皆さんは理想のピアニストは誰ですか? 私はクラシックもジャズもロックも好きなのでたくさんいます。ホロヴィッツやグールドはもちろん、ビル・エヴァンス、小曽根真さん、坂本龍一さん、三柴理さん…枚挙にいとまがありません。NYスタインウェイは使い勝手が幅広いためいろいろな音楽に重宝されますね。
 そのなかでも理想の音色として思い浮かぶのは、やはりホロヴィッツが断トツです。もう10年以上前に、スタインウェイ社の企画で日本にホロヴィッツのピアノの試弾会がありました。

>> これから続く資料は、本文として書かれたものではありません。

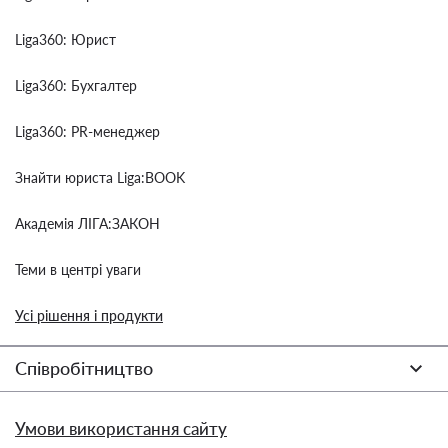
Liga360: Юрист
Liga360: Бухгалтер
Liga360: PR-менеджер
Знайти юриста Liga:BOOK
Академія ЛІГА:ЗАКОН
Теми в центрі уваги
Усі рішення і продукти
Співробітництво
Умови використання сайту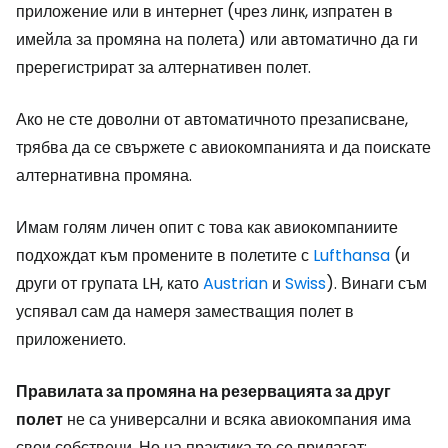
приложение или в интернет (чрез линк, изпратен в
имейла за промяна на полета) или автоматично да ги
пререгистрират за алтернативен полет.
Ако не сте доволни от автоматичното презаписване,
трябва да се свържете с авиокомпанията и да поискате
алтернативна промяна.
Имам голям личен опит с това как авиокомпаниите
подхождат към промените в полетите с
Lufthansa
(и
други от групата LH, като
Austrian
и
Swiss
). Винаги съм
успявал сам да намеря заместващия полет в
приложението.
Правилата за промяна на резервацията за друг
полет
не са универсални и всяка авиокомпания има
свои собствени. Но на практика те се прилагат: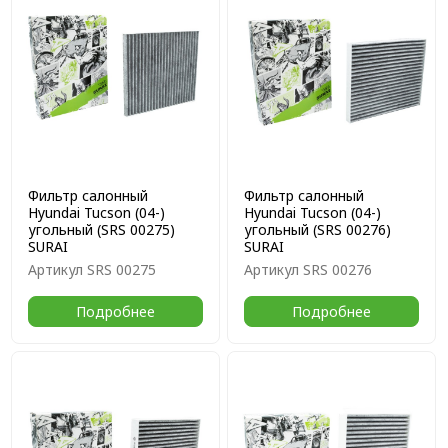
Фильтр салонный
Фильтр салонный
Hyundai Tucson (04-)
Hyundai Tucson (04-)
угольный (SRS 00275)
угольный (SRS 00276)
SURAI
SURAI
Артикул
SRS 00275
Артикул
SRS 00276
Подробнее
Подробнее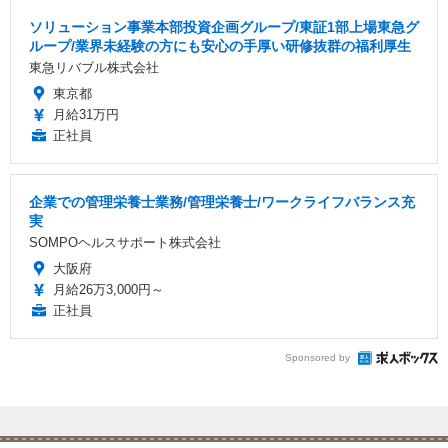
ソリューション事業本部投資企画グループ/東証1部上場東急グ
ループ/業界未経験の方にも安心の手厚い研修抜群の福利厚生
東急リバブル株式会社
東京都
月給31万円
正社員
企業での管理栄養士業務/管理栄養士/ワークライフバランス充
実
SOMPOヘルスサポート株式会社
大阪府
月給26万3,000円～
正社員
Sponsored by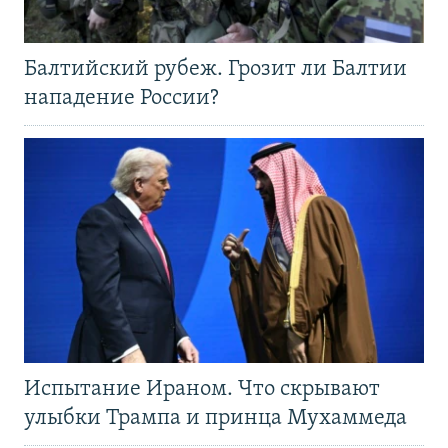
Балтийский рубеж. Грозит ли Балтии
нападение России?
Испытание Ираном. Что скрывают
улыбки Трампа и принца Мухаммеда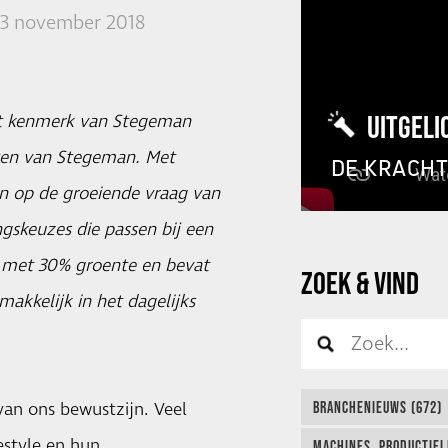
13 november 2018
UITGELI
het kenmerk van Stegeman
cten van Stegeman. Met
DE KRACH
in op de groeiende vraag van
skeuzes die passen bij een
t met 30% groente en bevat
ZOEK & VIND
makkelijk in het dagelijks
van ons bewustzijn. Veel
BRANCHENIEUWS (672)
estyle en hun
MACHINES, PRODUCTIEL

私も2ヵ所に行き、その素晴らしき名器に触れてきました。
 製造番号はD314503。製造年代は1943年です。そのホロヴィッツのピアノは、私が弾いてもCDで聴いたホロヴィッツの音色を彷彿させる余韻がするので、それはもう大興奮でした。NYスタインウェイで奏でるホロヴィッツの音色は、世の中で一番綺麗なものだと思っています。
 むかし片想いの女性から「私がどれだけ綺麗か言葉で表現して」と言われた際に、「君はホロヴィッツの音色のように美しい」と口説いたら、沈黙のまま??? で轟沈しました…。
 話が逸れましたが、私のNYスタインウェイとの出会いは、このホロヴィッツの音色にあります。”ホロヴィッツのピアノと同じ、いや似た音色のするピアノを手にしたい”がNYスタインウェイに興味を持った原点であり、今も変わらぬ原動力です。
 もう1つホロヴィッツの愛用していたスタインウェイに、D156975があります。こちらは1912年に製造されています。一方で、ホロヴィッツとNYスタインウェイ使いとして双璧を成すグールドの愛器はD317194です。
 この3台のスタインウェイがきっかけとなり、古い年代のスタインウェイにどんどん惹き込まれてくようになりました。
 当店が新しい年代のスタインウェイに食指が動かないのは、あまりにもこの3台のインパクトが大きかったためです。もちろん新しい年代のスタインウェイにも良さはあるとは思います。
 が、しかしながら黄金期と呼ばれる1910年頃~1940年頃までは、優れたマイスターが多く、材質にも恵まれ、本場アメリカのディラーからも、それはそれは今でもとても高い評価を得ています。
 乱暴な言い方かもしれませんが、どうして新品の方が値段が高いのか理解できません。そして値段だけでなく、新しい年代のスタインウェイに上の3台のような音色を求めることもできないと思っています。